▶ _Your task_:
Retype only what runs from the line that contains "Estudis i formació" through the last line of the listing below, both lines included.
(Beginning of Information supplied)
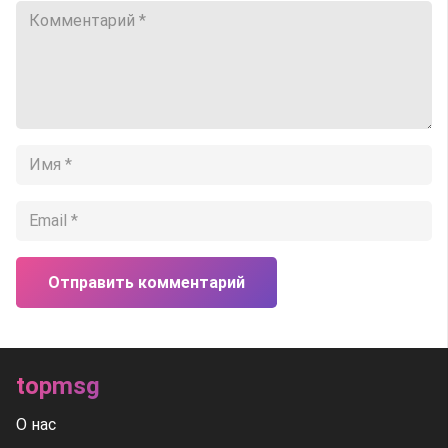
Отправить комментарий
topmsg
О нас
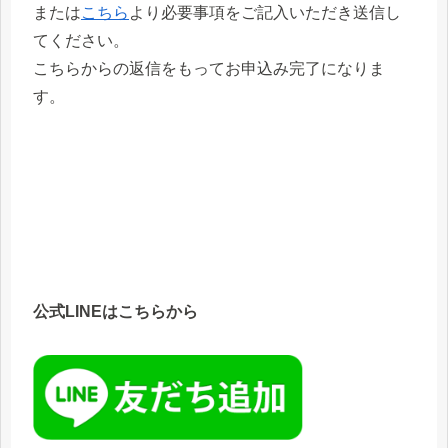
または
こちら
より必要事項をご記入いただき送信し
てください。
こちらからの返信をもってお申込み完了になりま
す。
公式LINEはこちらから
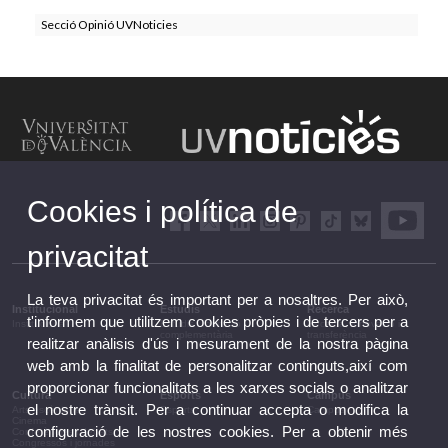
Secció Opinió UVNoticies
Cookies i política de
privacitat
La teva privacitat és important per a nosaltres. Per això,
Institucional
Estudis
Recerca
t'informem que utilitzem cookies pròpies i de tercers per a
Institucional
Estudis i formació
Recerca, innovació i
complementària
transferència
realitzar anàlisis d'ús i mesurament de la nostra pàgina
web amb la finalitat de personalitzar continguts,així com
proporcionar funcionalitats a les xarxes socials o analitzar
Cultura
Esports
Campus
el nostre trànsit. Per a continuar accepta o modifica la
Arts escèniques
Esports
Campus
Cinema
configuració de les nostres cookies. Per a obtenir més
Conferències i debats
Congressos i jornades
(End of Information supplied)
▶ _Solution_:
Estudis i formació
Recerca, innovació i
complementària
transferència
realitzar anàlisis d'ús i mesurament de la nostra pàgina
web amb la finalitat de personalitzar continguts,així com
proporcionar funcionalitats a les xarxes socials o analitzar
Cultura
Esports
Campus
el nostre trànsit. Per a continuar accepta o modifica la
Arts escèniques
Esports
Campus
Cinema
configuració de les nostres cookies. Per a obtenir més
Conferències i debats
Congressos i jornades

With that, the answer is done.